Revue 94, octobre 2016. Interview par Laurence Madiot.
Tu étais très ému lors de la remise de ton trophée de la goutte d’eau solo pour Irlande. Le temps
n’efface donc pas l’émotion ?
Certes, les années ont bien passé depuis mes premières présentations, il y a presque 40 ans. J’ai bien sûr vieilli, mais la passion est toujours la même et ne s’est absolument pas altérée. J’en suis même surpris, étonné mais heureux. J’ai toujours été très ému lors de la remise des récompenses le soir aux résultats et je le suis toujours autant. Le temps n’efface pas la joie de présenter en concours, l’émotion qui fait battre le coeur à la prise d’un point et ensuite aux résultats.
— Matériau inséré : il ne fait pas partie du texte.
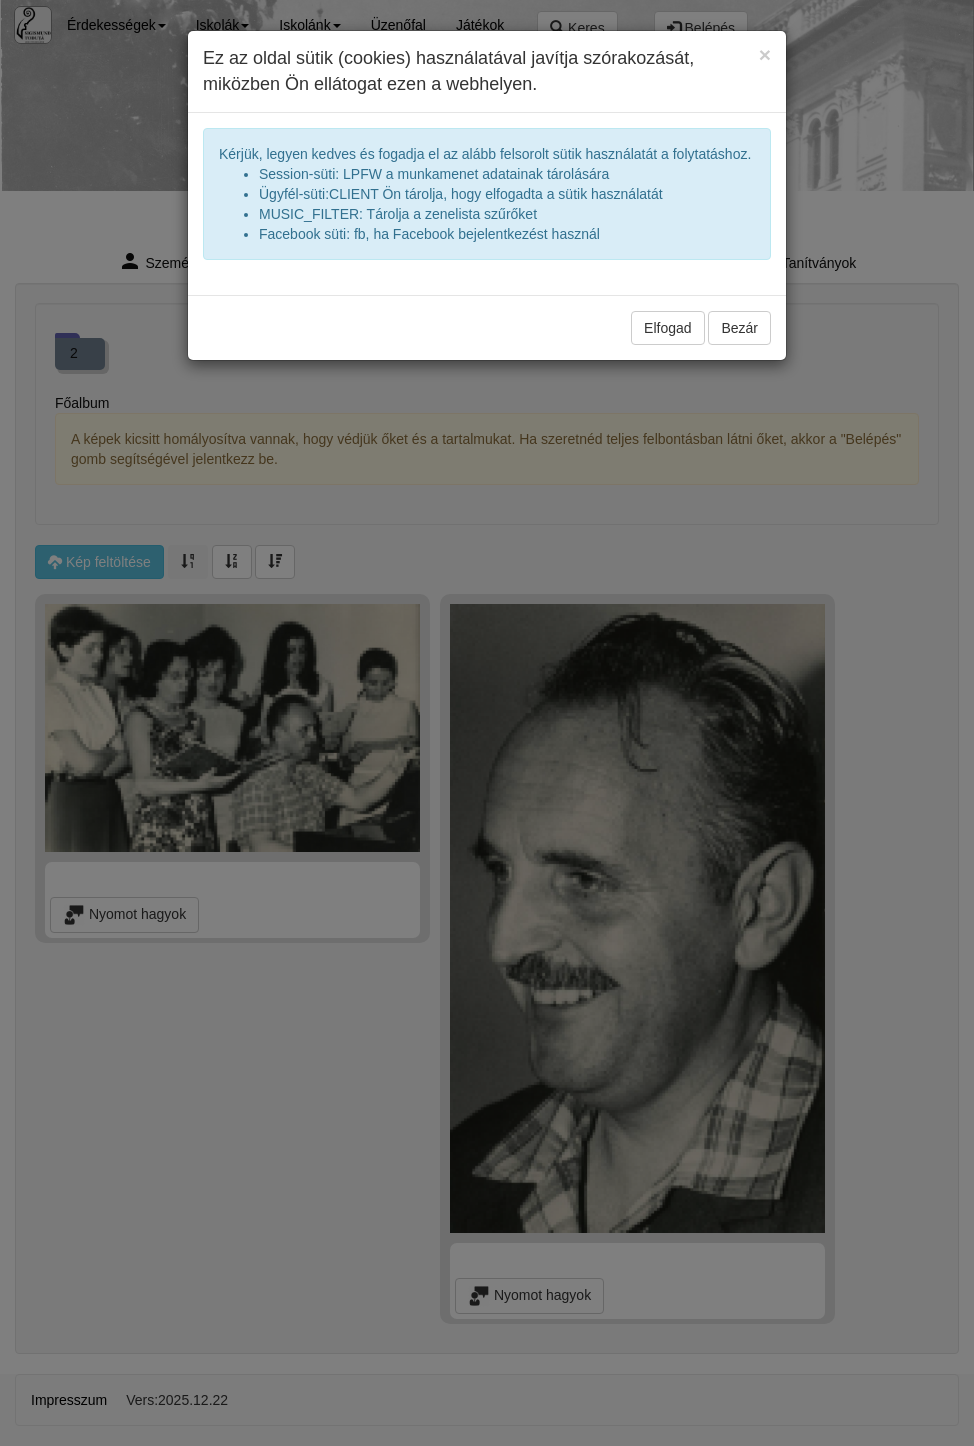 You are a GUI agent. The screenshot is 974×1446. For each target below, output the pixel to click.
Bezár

Je pense qu’en plus cette émotion est encore plus intense quand on le fait sans prétention particulière, donc sans pression et uniquement pour le plaisir.
Donc, gagner cette « goutte d’eau » solo pour le « fun », pour le plaisir mais en faisant tout de même le
maximum, m’a procuré une grande émotion à la remise du trophée.
Certes, je juge beaucoup plus que je ne présente depuis une vingtaine d’années, mais je serais très malheureux de ne plus avoir la griserie de la présentation.
« La Brande de la Lienne » est un affixe réputé et pourtant tu ne fais que très peu de portées. Quel
est ton secret ?
Dès l’acquisition de mes premières setters, Mutine des Petites Chaumes et Orphée du Rio Corollan, deux femelles de grandes qualités, j’ai tout de suite ressenti l’envie de faire un peu d’élevage. J’ai donc demandé l’attribution d’un affixe du nom du lieu-dit où j’habite. C’est tout simple, mais j’ai surtout eu la très grande chance de démarrer avec deux chiennes « super » auxquelles je dois toute ma carrière en cynophilie et beaucoup de grandes joies.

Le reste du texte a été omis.